En ce qui concerne la localisation, on constate une légère évolution. DeepL ne localise toujours pas les numéros de téléphone et les devises. En revanche, il adapte le format des chiffres en supprimant la virgule séparatrice de milliers, et sait localiser l’heure. Pour l’instant, rien de nouveau sous le soleil. Toutefois, à la dernière phrase, on remarque que DeepL a traduit l’unité de mesure sans la localiser. Cela représente une amélioration par rapport à la version de 2017, dans laquelle DeepL a traduit « 4,500 sq. ft. » par « 4 500 m² » en la faisant suivre de la mesure « ft. » laissée telle quelle, ce qui n’a aucun sens.

  • Omissions

2017

coherence2

2019

CaptureCOHERENCE

En comparaison avec la traduction de 2017, on peut constater que « palatial » n’a pas été omis cette fois-ci. DeepL n’a donc pas supprimé de mots, que ce soit dû à une impossibilité de traduire, ou à la nécessité de rendre la phrase traduite plus humaine.

  • La traduction des mots empruntés à d’autres langues

2017

emprunts2

2019

CaptureDRESSING

 

Confusion de « dressing area » avec « dressing room » ? Mystère ! Toujours est-il que l’on passe d’une traduction peu idiomatique et incorrecte du point de vue du contexte, à une formulation fluide, naturelle et plus vendeuse, reprenant la terminologie adaptée, soit un emprunt dans ce cas. En 2019, DeepL semble donc avoir moins peur des emprunts.

Notons par ailleurs que « luxury », tout d’abord traduit par l’adjectif « luxueux », a trouvé une traduction plus heureuse en 2019 avec le complément du nom « de luxe », qui semble mieux se prêter au contexte.

  • La traduction littérale et le sens

2017

sens2

2019

CaptureBIGFinal

Garder « The Eloise Shop » ou traduire littéralement par « La Boutique Eloise » ? En tant que futur traducteur, j’accompagnerais la traduction du nom original entre crochets. Dans tous les cas, ce sera au post-éditeur et/ou au client de trancher.

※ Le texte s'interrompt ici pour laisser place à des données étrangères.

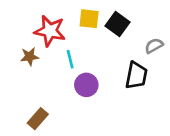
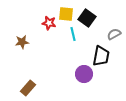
red star: (50, 31) -> (49, 23), moved, size x0.6
cyan line: (70, 59) -> (73, 34), moved
purple circle: (86, 85) -> (84, 74), moved

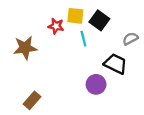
brown star: (22, 42) -> (25, 48), size x1.5
black trapezoid: (101, 56) -> (115, 64), turned -75

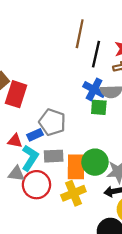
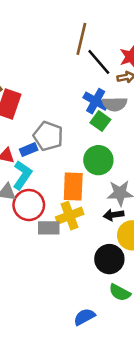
black line: (96, 54) -> (99, 62), turned -55
green square: (99, 107) -> (100, 121), turned 30
gray rectangle: (54, 156) -> (49, 228), moved
green circle: (95, 162) -> (98, 160), moved

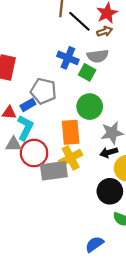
blue cross: (96, 101) -> (68, 58), moved
gray rectangle: (49, 228) -> (54, 171), size x1.4

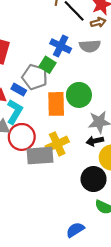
green square: (87, 72) -> (47, 65), moved
blue rectangle: (28, 105) -> (19, 90), turned 56
orange rectangle: (71, 132) -> (56, 104), moved

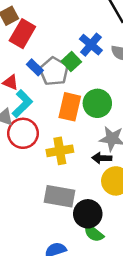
blue rectangle: (19, 90) -> (35, 67), moved
gray rectangle: (40, 156) -> (60, 196), moved
black circle: (94, 179) -> (88, 214), moved

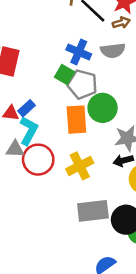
blue rectangle: (35, 67) -> (27, 108), moved, turned -70
gray pentagon: (54, 71) -> (82, 84), moved

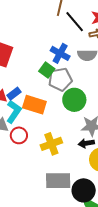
gray pentagon: (82, 84) -> (60, 79), turned -30
orange rectangle: (76, 120) -> (34, 105), moved, turned -75
red circle: (38, 160) -> (19, 135), size x0.7

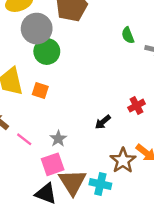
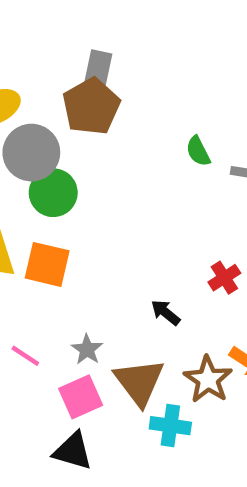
orange square: (40, 90) -> (47, 264), size x1.5
black arrow: (103, 122) -> (166, 313), turned 84
brown triangle: (72, 182) -> (139, 382), moved

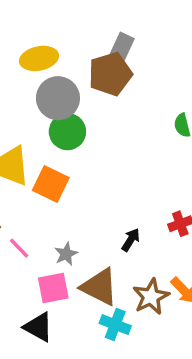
black arrow: (166, 313) -> (131, 240), turned 70
brown triangle: (139, 382) -> (99, 287), turned -39

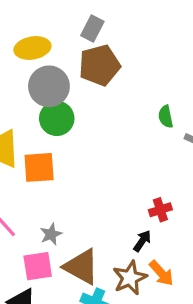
gray rectangle: (122, 47) -> (92, 28), moved
orange square: (51, 184) -> (39, 167), turned -32
black arrow: (131, 240) -> (142, 241), moved

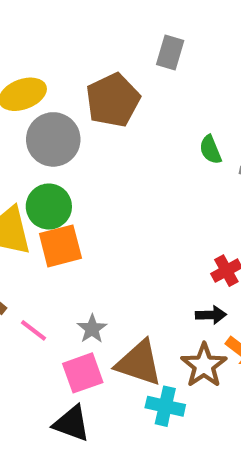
gray rectangle: (92, 28) -> (170, 52), moved
green circle: (57, 118) -> (49, 207), moved
black arrow: (142, 241) -> (211, 315), turned 65

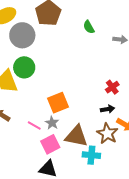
green semicircle: (210, 150) -> (89, 27), moved
orange square: (60, 246) -> (58, 103), moved
pink line: (33, 330) -> (34, 126), moved

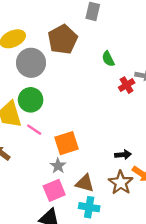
red cross: (112, 87) -> (127, 85), moved
pink line: (34, 126) -> (34, 130), moved
brown triangle: (76, 136) -> (85, 183), size x0.7
cyan cross: (91, 155) -> (89, 207), moved

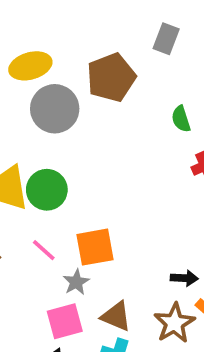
green circle: (31, 100) -> (47, 190), moved
pink line: (34, 130) -> (44, 250), moved

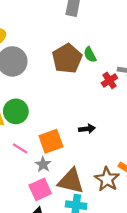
brown pentagon: (111, 78) -> (67, 59), moved
black arrow: (184, 278) -> (87, 129), moved
brown triangle: (116, 316) -> (71, 181), size x1.4

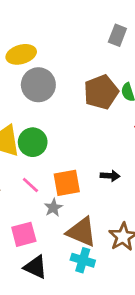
pink square: (40, 189) -> (24, 234), moved

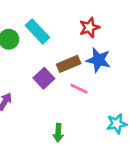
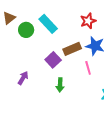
pink line: (79, 89) -> (88, 68), moved, turned 48
green arrow: (58, 133) -> (60, 85), moved

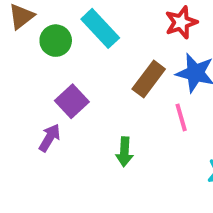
brown rectangle: (72, 49) -> (149, 79), turned -30
purple square: (53, 60) -> (72, 101), moved

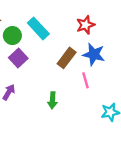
purple square: (72, 101) -> (18, 58), moved

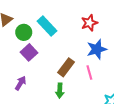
blue star: (94, 54) -> (97, 49), turned -30
brown rectangle: (67, 58) -> (66, 67), moved

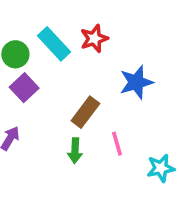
red star: (89, 23) -> (94, 39), moved
pink line: (89, 73) -> (117, 144), moved

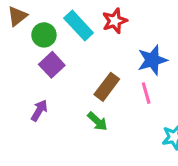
pink line: (117, 144) -> (146, 93), moved
green arrow: (75, 151) -> (97, 121), turned -50

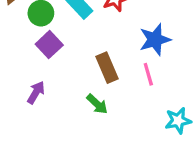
brown rectangle: (107, 87) -> (107, 68), turned -60

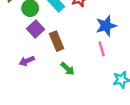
brown rectangle: (107, 68) -> (57, 41), moved
purple arrow: (36, 92) -> (27, 61), turned -144

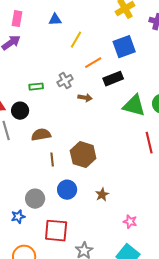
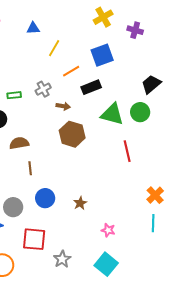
brown hexagon: (83, 155) -> (72, 134), moved

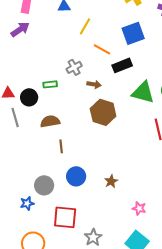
orange line: (71, 71) -> (102, 49), turned 60
green rectangle: (14, 95) -> (50, 84), moved

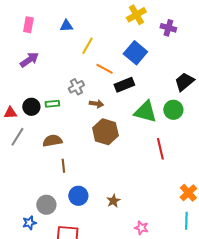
purple arrow: (20, 29) -> (29, 60), moved
blue square: (133, 33) -> (135, 53), turned -30
black circle: (29, 97) -> (31, 107), moved
gray line: (15, 117) -> (17, 137), turned 48

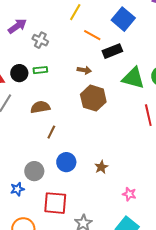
gray cross: (76, 87) -> (40, 40), moved, turned -35
brown line: (63, 166) -> (51, 132), turned 32

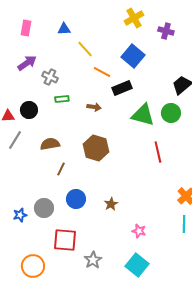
yellow line: (75, 12) -> (85, 49), turned -72
green rectangle: (40, 70) -> (62, 99), moved
brown hexagon: (93, 98) -> (96, 148), moved
blue star: (17, 189) -> (20, 215), moved

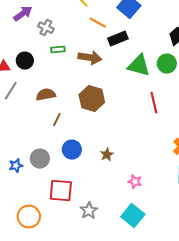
brown arrow: (94, 107) -> (90, 58), size x1.6

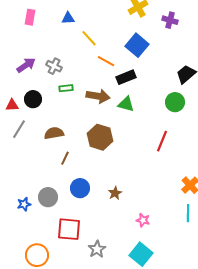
purple arrow: (23, 14) -> (26, 65), moved
green triangle: (139, 66) -> (126, 104), moved, size x0.7
red line: (154, 103) -> (162, 141), turned 35

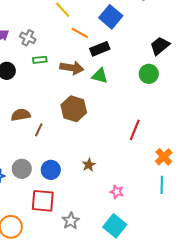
brown semicircle: (54, 133) -> (21, 115), moved
red line: (162, 141) -> (135, 130), moved
blue circle: (80, 188) -> (51, 170), moved

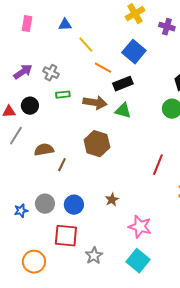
pink star: (117, 192) -> (140, 227), size x1.6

En 2017, DeepL avait choisi de proposer la traduction première de « skidder », soit « déraper ». En 2019, il n’en prend même plus la peine et les clients se retrouvent à faire du « skidder » dans le magasin. Ici, le verbe est accompagné de la particule « in ». Son sens s’en voit donc modifié. Les verbes à particule sont porteurs d’une grande richesse sémantique et leurs diverses acceptions évoluent de façon continue. Alors, qui d’autre que le post-éditeur sera à même d’en extraire (mais surtout d’en retransmettre) le sens ?

En revanche, nous pouvons être agréablement surpris de la gestion du mot « (mis)adventures » par l’outil, qui a proposé « (més)aventures » en 2019. Cette fois, DeepL ne s’est pas laissé duper par les parenthèses et a parfaitement rendu le sens du texte source. Une belle évolution depuis 2017.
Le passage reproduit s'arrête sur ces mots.